**WHAT YOU SHOULD DO**.
Among the entries that follow, how many lines contain the string "Time"? Answer with that number only.

**MATERIAL SUPPLIED**.
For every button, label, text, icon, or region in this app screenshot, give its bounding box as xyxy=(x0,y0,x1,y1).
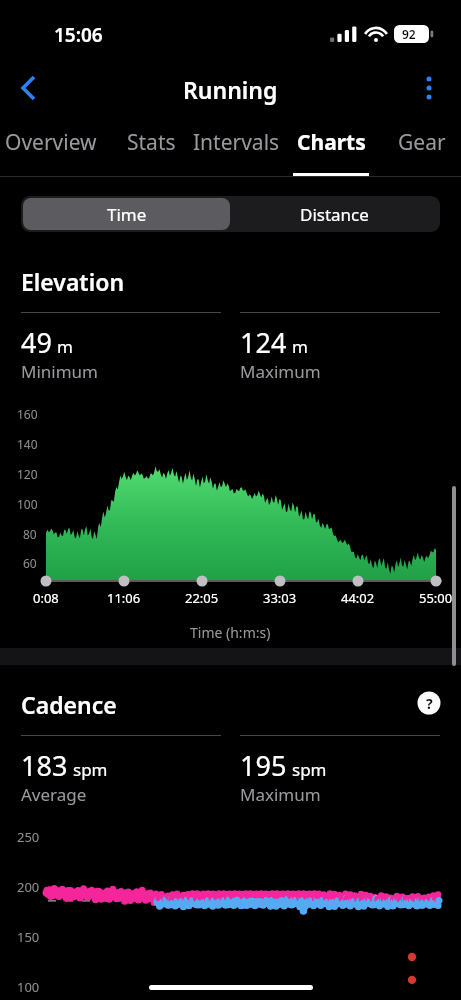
staticText: Charts xyxy=(297,128,366,157)
staticText: Minimum xyxy=(21,360,98,383)
staticText: Average xyxy=(21,783,87,806)
staticText: m xyxy=(57,335,73,358)
staticText: 120 xyxy=(17,466,38,482)
button[interactable]: Distance xyxy=(230,198,438,230)
staticText: 22:05 xyxy=(185,589,219,607)
staticText: 160 xyxy=(17,406,38,422)
staticText: ? xyxy=(426,694,433,713)
staticText: 49 xyxy=(21,324,52,361)
button[interactable]: Charts xyxy=(293,128,369,176)
staticText: 100 xyxy=(17,978,40,996)
staticText: 44:02 xyxy=(341,589,375,607)
staticText: Stats xyxy=(127,128,176,157)
staticText: spm xyxy=(292,758,327,781)
staticText: 140 xyxy=(17,436,38,452)
staticText: 150 xyxy=(17,928,40,946)
staticText: 200 xyxy=(17,878,40,896)
staticText: Intervals xyxy=(193,128,280,157)
button[interactable]: More options xyxy=(407,66,451,110)
staticText: 15:06 xyxy=(54,22,103,48)
staticText: Maximum xyxy=(240,360,321,383)
staticText: Gear xyxy=(398,128,446,157)
staticText: Running xyxy=(183,74,278,105)
button[interactable]: Help xyxy=(416,690,442,716)
staticText: Time (h:m:s) xyxy=(190,623,271,642)
staticText: Maximum xyxy=(240,783,321,806)
staticText: Distance xyxy=(300,203,369,226)
staticText: Time xyxy=(107,203,147,226)
staticText: 100 xyxy=(17,496,38,512)
button[interactable]: Time xyxy=(23,198,230,230)
button[interactable]: Overview xyxy=(0,128,106,176)
staticText: m xyxy=(292,335,308,358)
staticText: 33:03 xyxy=(263,589,297,607)
button[interactable]: Stats xyxy=(120,128,182,176)
staticText: Cadence xyxy=(21,689,117,720)
staticText: 80 xyxy=(23,526,37,542)
staticText: 55:00 xyxy=(419,589,453,607)
staticText: 124 xyxy=(240,324,287,361)
staticText: 11:06 xyxy=(107,589,141,607)
staticText: Overview xyxy=(5,128,97,157)
staticText: 0:08 xyxy=(33,589,59,607)
staticText: Elevation xyxy=(21,266,125,297)
button[interactable]: Intervals xyxy=(188,128,284,176)
button[interactable]: Gear xyxy=(387,128,457,176)
staticText: 60 xyxy=(23,555,37,571)
button[interactable]: Back xyxy=(6,66,50,110)
staticText: spm xyxy=(73,758,108,781)
staticText: 183 xyxy=(21,747,68,784)
staticText: 195 xyxy=(240,747,287,784)
staticText: 92 xyxy=(402,26,416,42)
staticText: 250 xyxy=(17,828,40,846)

**RESULT FOR THIS EXERCISE**.
3